# [Your objective]
Scan the entries below and count the lines holding the string "Artikel". Supply only the number.

# [Extracted records]
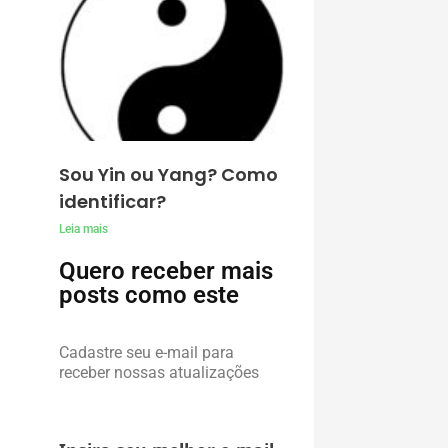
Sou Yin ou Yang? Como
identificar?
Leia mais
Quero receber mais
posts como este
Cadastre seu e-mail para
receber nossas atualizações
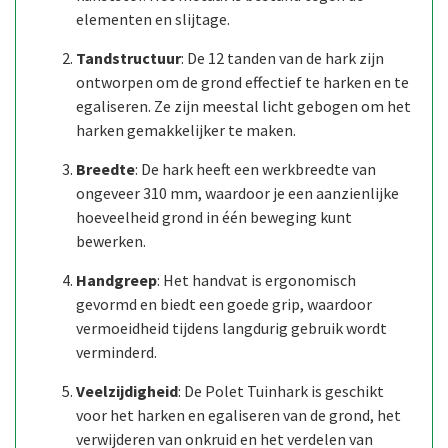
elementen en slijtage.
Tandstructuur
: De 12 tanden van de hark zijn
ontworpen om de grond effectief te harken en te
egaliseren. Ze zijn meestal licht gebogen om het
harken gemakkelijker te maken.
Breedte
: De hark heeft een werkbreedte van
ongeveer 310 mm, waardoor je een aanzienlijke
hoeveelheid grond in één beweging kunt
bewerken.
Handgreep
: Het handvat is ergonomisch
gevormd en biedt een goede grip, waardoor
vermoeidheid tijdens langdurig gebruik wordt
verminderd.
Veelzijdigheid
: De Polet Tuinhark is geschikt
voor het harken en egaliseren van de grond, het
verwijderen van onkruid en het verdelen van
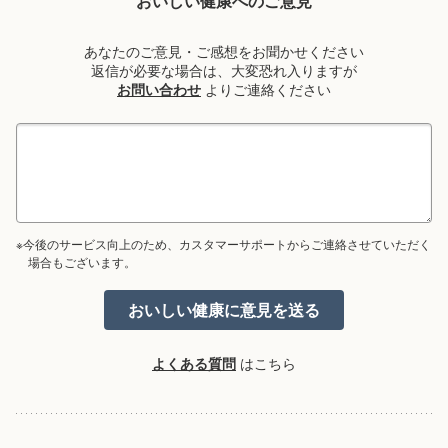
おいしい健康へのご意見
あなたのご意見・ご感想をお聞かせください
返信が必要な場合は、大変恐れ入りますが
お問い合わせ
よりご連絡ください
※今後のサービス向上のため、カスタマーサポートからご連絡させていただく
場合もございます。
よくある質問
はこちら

---

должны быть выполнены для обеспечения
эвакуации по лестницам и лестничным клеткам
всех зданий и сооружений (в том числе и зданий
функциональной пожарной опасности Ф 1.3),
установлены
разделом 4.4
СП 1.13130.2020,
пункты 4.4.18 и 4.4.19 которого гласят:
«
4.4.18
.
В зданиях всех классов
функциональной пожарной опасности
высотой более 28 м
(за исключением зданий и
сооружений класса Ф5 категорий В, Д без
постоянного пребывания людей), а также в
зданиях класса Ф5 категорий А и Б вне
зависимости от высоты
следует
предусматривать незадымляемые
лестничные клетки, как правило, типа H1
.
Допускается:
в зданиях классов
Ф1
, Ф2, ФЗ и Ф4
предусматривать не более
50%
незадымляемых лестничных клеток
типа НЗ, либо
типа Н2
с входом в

==

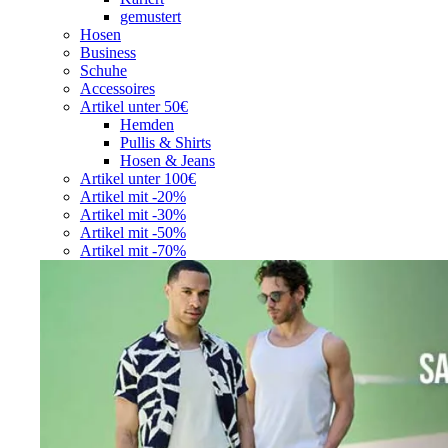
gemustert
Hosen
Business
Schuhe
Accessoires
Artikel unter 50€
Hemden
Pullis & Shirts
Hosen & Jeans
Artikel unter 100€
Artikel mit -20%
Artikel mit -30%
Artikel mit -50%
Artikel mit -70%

# [Exercise answer]
6